WHAT THE TASK ASKS: Return the lines that run from the line containing "MYKORHIZNÍ PŘÍPRAVKY" through the end of the entries, both ends included. Leave out all pictures.

DATASET ENTRIES:

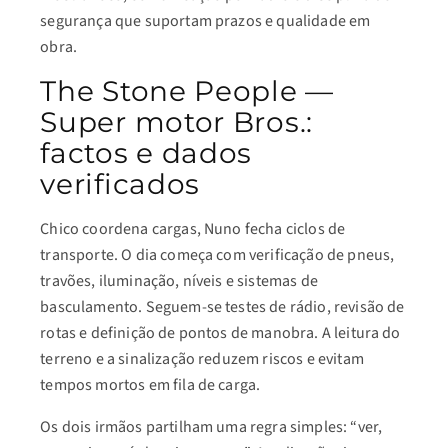
segurança que suportam prazos e qualidade em
obra.
The Stone People —
Super motor Bros.:
factos e dados
verificados
Chico coordena cargas, Nuno fecha ciclos de
transporte. O dia começa com verificação de pneus,
travões, iluminação, níveis e sistemas de
basculamento. Seguem-se testes de rádio, revisão de
rotas e definição de pontos de manobra. A leitura do
terreno e a sinalização reduzem riscos e evitam
tempos mortos em fila de carga.
Os dois irmãos partilham uma regra simples: “ver,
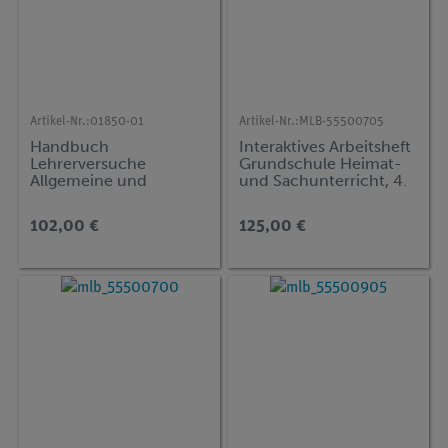
Artikel-Nr.:
01850-01
Artikel-Nr.:
MLB-55500705
Handbuch
Interaktives Arbeitsheft
Lehrerversuche
Grundschule Heimat-
Allgemeine und
und Sachunterricht, 4.
anorganische Chemie,
Jahrgangsstufe, Vol. 1
DEMO advanced
102,00 €
125,00 €
Chemie (CT)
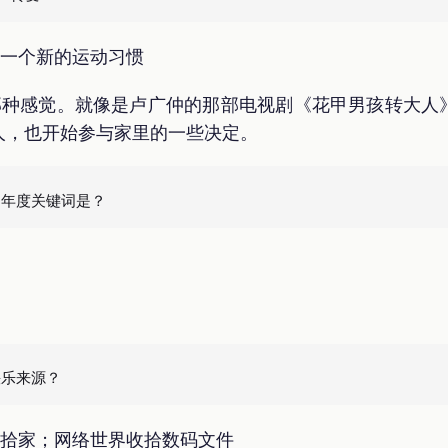
了一个新的运动习惯
那种感觉。就像是卢广仲的那部电视剧《花甲男孩转大人
人，也开始参与家里的一些决定。
收拾家；网络世界收拾数码文件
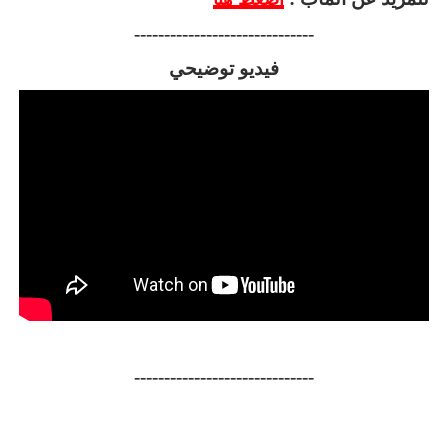
------------------------------
فيديو توضيحي
------------------------------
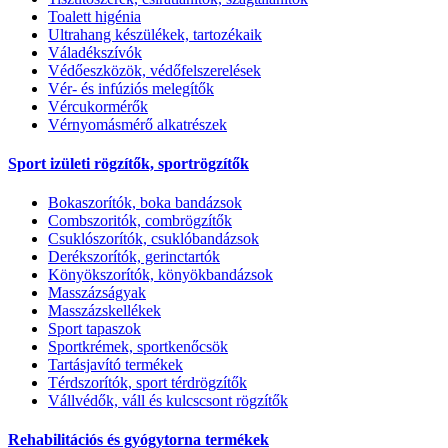
Toalett higénia
Ultrahang készülékek, tartozékaik
Váladékszívók
Védőeszközök, védőfelszerelések
Vér- és infúziós melegítők
Vércukormérők
Vérnyomásmérő alkatrészek
Sport izületi rögzítők, sportrögzítők
Bokaszorítók, boka bandázsok
Combszoritók, combrögzítők
Csuklószorítók, csuklóbandázsok
Derékszorítók, gerinctartók
Könyökszorítók, könyökbandázsok
Masszázságyak
Masszázskellékek
Sport tapaszok
Sportkrémek, sportkenőcsök
Tartásjavító termékek
Térdszorítók, sport térdrögzítők
Vállvédők, váll és kulcscsont rögzítők
Rehabilitációs és gyógytorna termékek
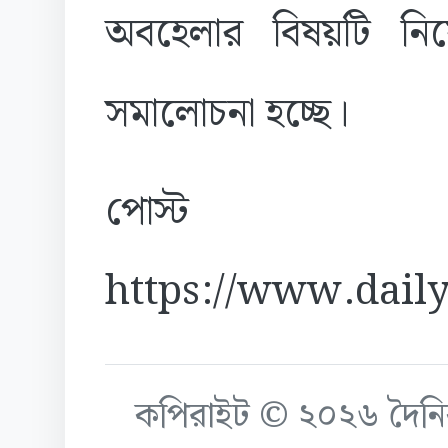
অবহেলার বিষয়টি নিয়
সমালোচনা হচ্ছে।
পোস্ট
https://www.daily
কপিরাইট © ২০২৬ দৈনিক ক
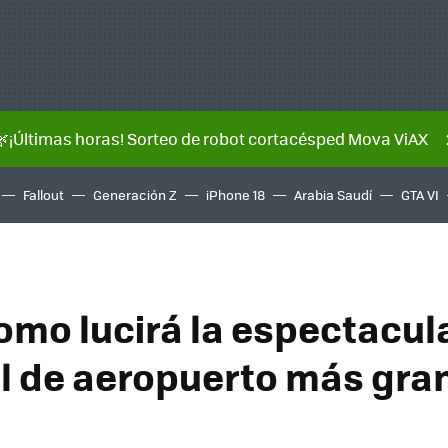
🌿¡Últimas horas! Sorteo de robot cortacésped Mova ViAX
Fallout
Generación Z
iPhone 18
Arabia Saudí
GTA VI
como lucirá la espectacul
l de aeropuerto más gra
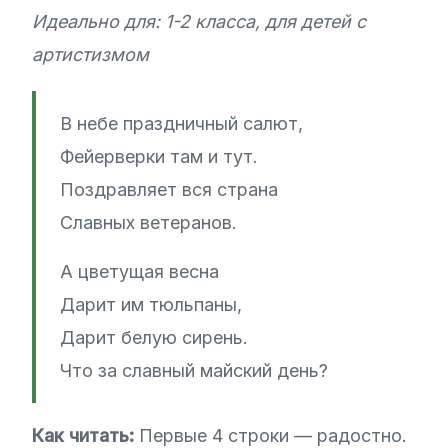
Идеально для: 1-2 класса, для детей с
артистизмом
В небе праздничный салют,
Фейерверки там и тут.
Поздравляет вся страна
Славных ветеранов.
А цветущая весна
Дарит им тюльпаны,
Дарит белую сирень.
Что за славный майский день?
Как читать:
Первые 4 строки — радостно.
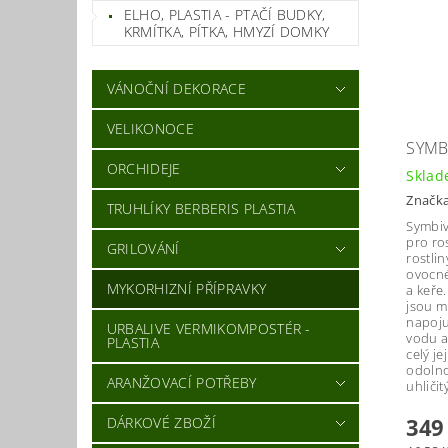
ELHO, PLASTIA - PTAČÍ BUDKY,
KRMÍTKA, PÍTKA, HMYZÍ DOMKY
VÁNOČNÍ DEKORACE
VELIKONOCE
SYMBI
ORCHIDEJE
Skla
Značk
TRUHLÍKY BERBERIS PLASTIA
Symbiv
pro ro
GRILOVÁNÍ
rostlin
ovocné
MYKORHIZNÍ PŘÍPRAVKY
a keře
jsou m
napojuj
URBALIVE VERMIKOMPOSTÉR -
vodu a
PLASTIA
celý je
odolno
ARANŽOVACÍ POTŘEBY
uhličit
349
DÁRKOVÉ ZBOŽÍ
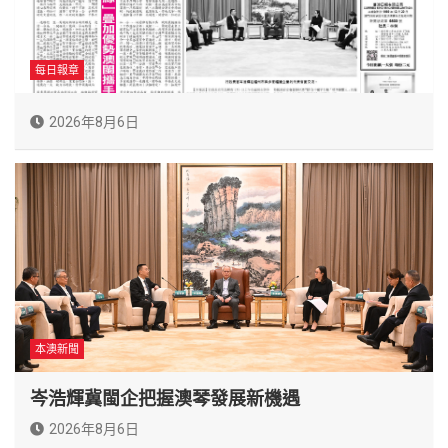
每日報章
2026年8月6日
本澳新聞
岑浩輝冀閩企把握澳琴發展新機遇
2026年8月6日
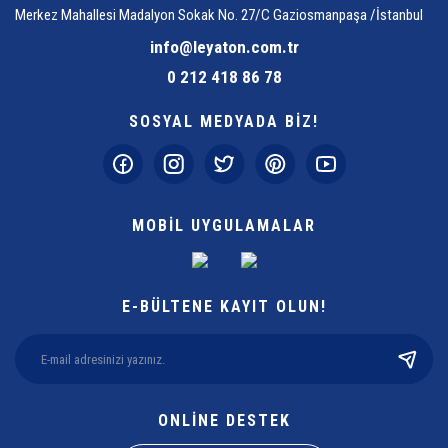
Merkez Mahallesi Madalyon Sokak No. 27/C Gaziosmanpaşa /İstanbul
info@leyaton.com.tr
0 212 418 86 78
SOSYAL MEDYADA BİZ!
MOBİL UYGULAMALAR
E-BÜLTENE KAYIT OLUN!
ONLİNE DESTEK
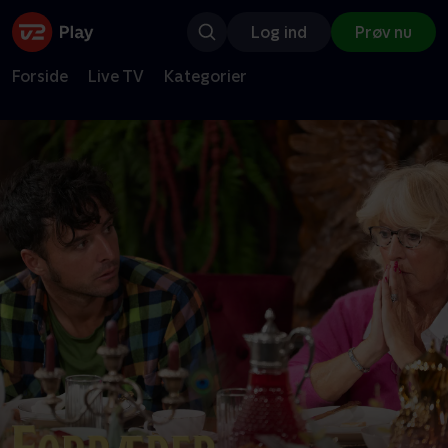
Log ind
Prøv nu
Forside
Live TV
Kategorier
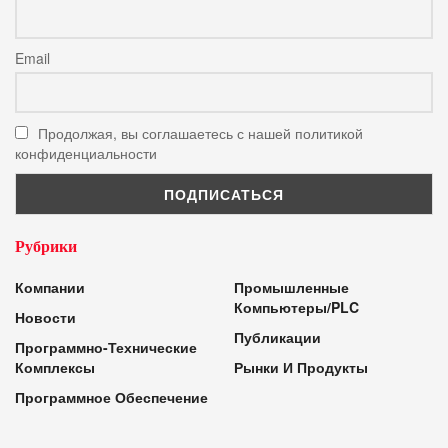
Email
Продолжая, вы соглашаетесь с нашей политикой
конфиденциальности
Рубрики
Компании
Промышленные
Компьютеры/PLC
Новости
Публикации
Программно-Технические
Комплексы
Рынки И Продукты
Программное Обеспечение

EXERCISE OUTPUT:
MYKORHIZNÍ PŘÍPRAVKY
a keře
jsou m
napojuj
URBALIVE VERMIKOMPOSTÉR -
vodu a
PLASTIA
celý je
odolno
ARANŽOVACÍ POTŘEBY
uhličit
349
DÁRKOVÉ ZBOŽÍ
每日報章
2026年8月6日
本澳新聞
岑浩輝冀閩企把握澳琴發展新機遇
2026年8月6日
Merkez Mahallesi Madalyon Sokak No. 27/C Gaziosmanpaşa /İstanbul
info@leyaton.com.tr
0 212 418 86 78
SOSYAL MEDYADA BİZ!
MOBİL UYGULAMALAR
E-BÜLTENE KAYIT OLUN!
ONLİNE DESTEK
Log ind
Prøv nu
Forside
Live TV
Kategorier
Email
Продолжая, вы соглашаетесь с нашей политикой
конфиденциальности
Рубрики
Компании
Промышленные
Компьютеры/PLC
Новости
Публикации
Программно-Технические
Комплексы
Рынки И Продукты
Программное Обеспечение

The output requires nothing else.